Copy the listing exactly as given. Omit every picture.

ENTRIES SUPPLIED:
----------

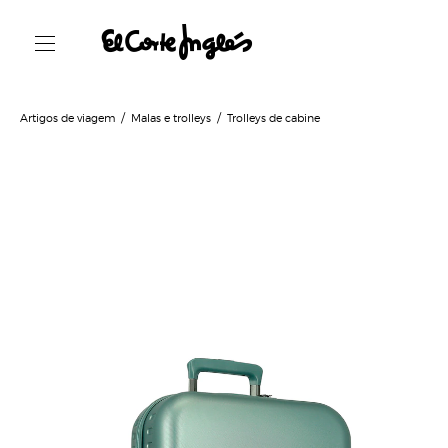
Artigos de viagem
Malas e trolleys
Trolleys de cabine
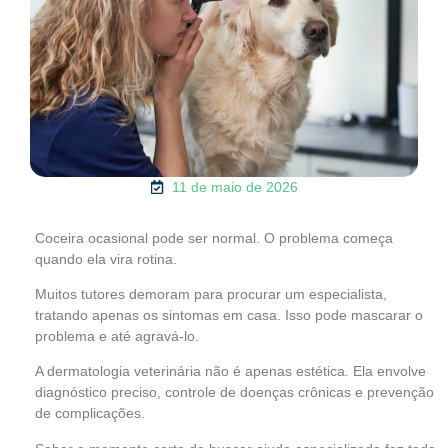
11 de maio de 2026
Coceira ocasional pode ser normal. O problema começa
quando ela vira rotina.
Muitos tutores demoram para procurar um especialista,
tratando apenas os sintomas em casa. Isso pode mascarar o
problema e até agravá-lo.
A dermatologia veterinária não é apenas estética. Ela envolve
diagnóstico preciso, controle de doenças crônicas e prevenção
de complicações.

----------

WRITTEN ANSWER:
Artigos de viagem
Malas e trolleys
Trolleys de cabine
11 de maio de 2026
Coceira ocasional pode ser normal. O problema começa
quando ela vira rotina.
Muitos tutores demoram para procurar um especialista,
tratando apenas os sintomas em casa. Isso pode mascarar o
problema e até agravá-lo.
A dermatologia veterinária não é apenas estética. Ela envolve
diagnóstico preciso, controle de doenças crônicas e prevenção
de complicações.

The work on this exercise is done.